# Funny chicks with cabbage and lettuce



## GratefulGirl (Sep 10, 2012)

So the baby chicks have been uninterested in garlic, orange, kiwi and banana. But when I dropped a few pieces of cabbage and lettuce into the brooder the chase was on! Cabbage was the favorite and the chick in possession of the little slice would run around all over the coop peeping the whole time with the rest of the flock peeping and giving chase FAST little feet pitter pattering and the cabbage slice bouncing in her beak the whole time! Then she would put it down to try to eat some of it and another chick would steal it and the chase was on again. This went on for several minutes and I thought I was gonna bust a gut laughing it was one of the funniest things I have ever seen! Great entertainment for them and for me! I gotta figure out how to use that new video gadget so I can record it! I would love to hear your funny stories so please do share if you like.


----------



## briannasellars (May 14, 2013)

Aww! Sounds adorable! What kind of chicks do you have?


----------



## GratefulGirl (Sep 10, 2012)

I went for the ones who are docile, good layers, egg color variety and heat tolerant. Americauna, Buff Orpington, Dominque, Ideal 236, Rhode Island Red and Silver Lace Wyandotte. I'm sure I will be adding more next spring but 12 is a good start! How about you?


----------



## Itsacutefuzzball (Mar 16, 2013)

I went for eggs and friendliness in my chicks.
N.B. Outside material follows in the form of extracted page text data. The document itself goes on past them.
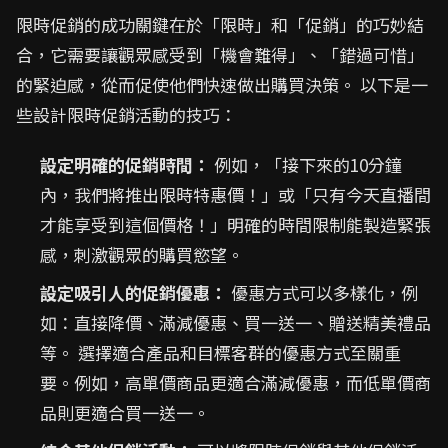
限時促銷的成功關鍵在於「限時」和「促銷」的巧妙結
合，它需要讓觀眾感受到「機會難得」、「錯過可惜」
的緊迫感，從而促使他們快速做出購買決策。 以下是一
些設計限時促銷活動的技巧：
設定明確的促銷時間：
例如，「接下來的10分鐘
內，我們將推出限時特惠價！」或「只有今天直播間
才能享受到這個價格！」明確的時間限制能製造緊張
感，刺激觀眾的購買慾望。
設定吸引人的促銷優惠：
優惠方式可以多樣化，例
如：直接降價、滿減優惠、買一送一、贈送精美禮品
等。 選擇適合產品和目標客群的優惠方式至關重
要。例如，高單價商品更適合滿減優惠，而低單價商
品則更適合買一送一。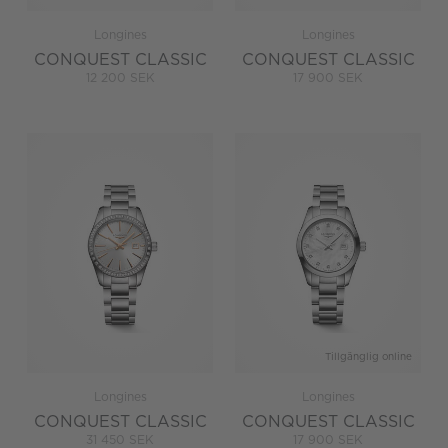
Longines
Longines
CONQUEST CLASSIC
CONQUEST CLASSIC
12 200 SEK
17 900 SEK
Tillgänglig online
Longines
Longines
CONQUEST CLASSIC
CONQUEST CLASSIC
31 450 SEK
17 900 SEK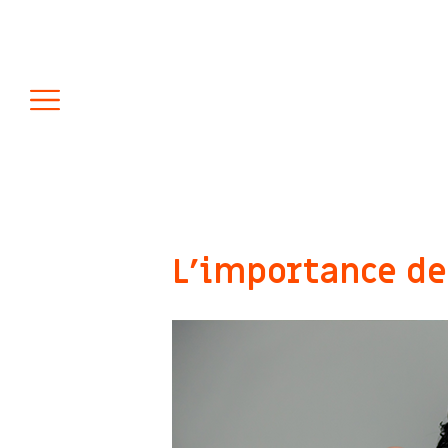
L’importance de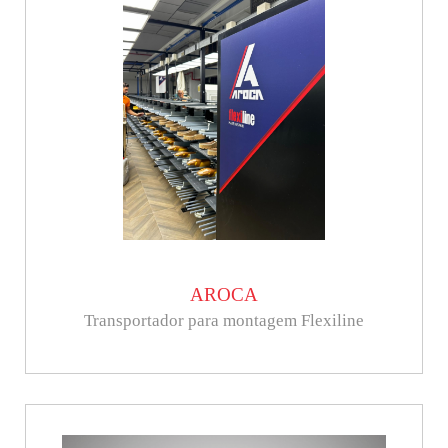
AROCA
Transportador para montagem Flexiline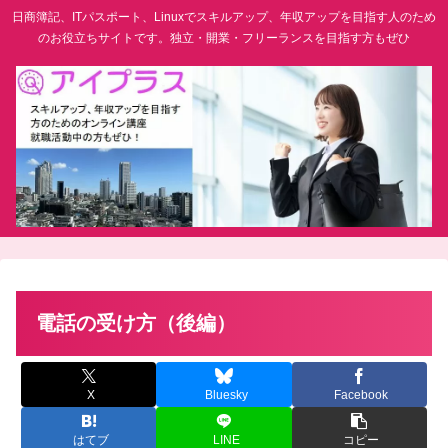
日商簿記、ITパスポート、Linuxでスキルアップ、年収アップを目指す人のため
のお役立ちサイトです。独立・開業・フリーランスを目指す方もぜひ
電話の受け方（後編）
X
Bluesky
Facebook
はてブ
LINE
コピー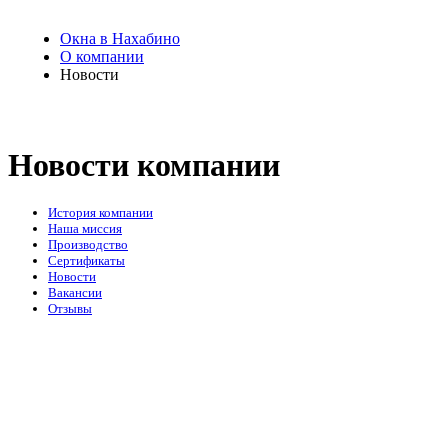
Окна в Нахабино
О компании
Новости
Новости компании
История компании
Наша миссия
Производство
Сертификаты
Новости
Вакансии
Отзывы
I think I messed up when I got two leghorns though! I have 1 Barred rock, 2 leghorns, 2 Dominiques, and 1 partridge rock.


----------



## briannasellars (May 14, 2013)

GratefulGirl said:


> I went for the ones who are docile, good layers, egg color variety and heat tolerant. Americauna, Buff Orpington, Dominque, Ideal 236, Rhode Island Red and Silver Lace Wyandotte. I'm sure I will be adding more next spring but 12 is a good start! How about you?


I have Rhode Islands, Golden Laced Cotients and D'uccles.


----------



## kjohnstone (Mar 30, 2013)

I have fed mine cabbage too, shredded fine. (and yep, that's about how they acted. now the novelty is gone, but it still makes them happy and gets eaten very fast)


----------